On behalf of the Initiative for the Deployment of the Internet 
Operations by Connecting Yourself (IDIOCY) I whish to announce a 
response to this ICANN IDIOT project through "the Last Crack 
Progress". LCP consists in an Internet Community Project to 
experiment a few hundred xTLDs (experimental TLDs) fully respecting 
ICANN ICP-3 rules. Our initial plan was to wait for the introduction 
of the new ICANN gTLDs, in order to avoid possible naming conflicts. 
Due to this IDIOT postponement indetermination, we cannot wait 
anymore. We will therefore consider using ".icann", ".idiot", 
".idiocy", "gac", "ccnso" as probably not planned gTLDs that we can 
use as xTLDs for experimentation purposes in line with IAB recent RFC 
6055 on IDN encoding by John Klensin, Microsoft and Apple.

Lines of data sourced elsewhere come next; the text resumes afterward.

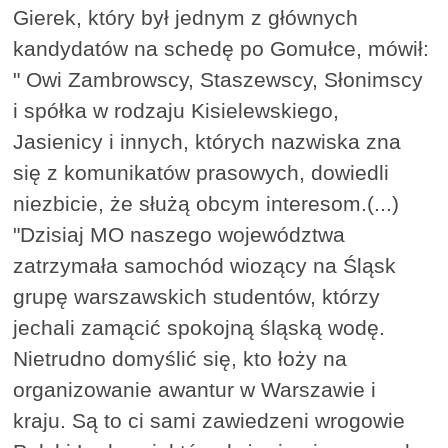
Gierek, który był jednym z głównych
kandydatów na schedę po Gomułce, mówił:
" Owi Zambrowscy, Staszewscy, Słonimscy
i spółka w rodzaju Kisielewskiego,
Jasienicy i innych, których nazwiska zna
się z komunikatów prasowych, dowiedli
niezbicie, że służą obcym interesom.(...)
"Dzisiaj MO naszego województwa
zatrzymała samochód wiozący na Śląsk
grupę warszawskich studentów, którzy
jechali zamącić spokojną śląską wodę.
Nietrudno domyślić się, kto łoży na
organizowanie awantur w Warszawie i
kraju. Są to ci sami zawiedzeni wrogowie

The IAB is concerned by the use of Non-DNS protocols. Last Crack is 
to particularly experiment:
- the ML-DNS I documented here several times already
- the ICANNS (Indefinite caching accreditation for new names system) 
that works on a CTL (Centuries to live) basis.

What actually concerns me is that the whole ICANN gTLD rigmarole 
(sorry Avri) is totally outside the world digital ecosystem reality, 
as even some at the IETF progressively start accepting it. My worry 
is not about ICANN the NewGAG (new gTLD application Guidebook) will 
most probably kill, but the USG driven replacement, because they will 
come with real authority in an area they totally ignore and will badly blunder.

A very good point was recently made by John Klensin and Vint Cerf, 
IDNA2008 and many other things are not table dependent but technical 
rule dependent. Setting TLD protected tables as the USG plans 
discussing is technically meaningless. What need to be digested, 
accepted, worked on and decided upon are "meta-tables", a dynamic 
underlaying semantic based function set that will have to be built in 
the protocols to accept or protect or do whatsoever with TM names, 
logos, etc.  We are very far from that  (we still are unable to curb 
the spam and only a few have identified the retro-meta-spam [what you 
imply in terms of metadata when you respond/access a document, ex. if 
you respond a French mail, the coming back langtag tells that you 
speak French]). Before we can technically protect what the USG people 
wants to discuss with ICANN, there will be a lot of time. And during 
all this time the USG will look fool and will lose credibility.

If ICANN and GAC lose credibility, who will replace them? Vint Cerf 
and Google for identification naming, people for designating and 
denominative naming. Are we ready for that?
I do not know. We will see that in a few weeks.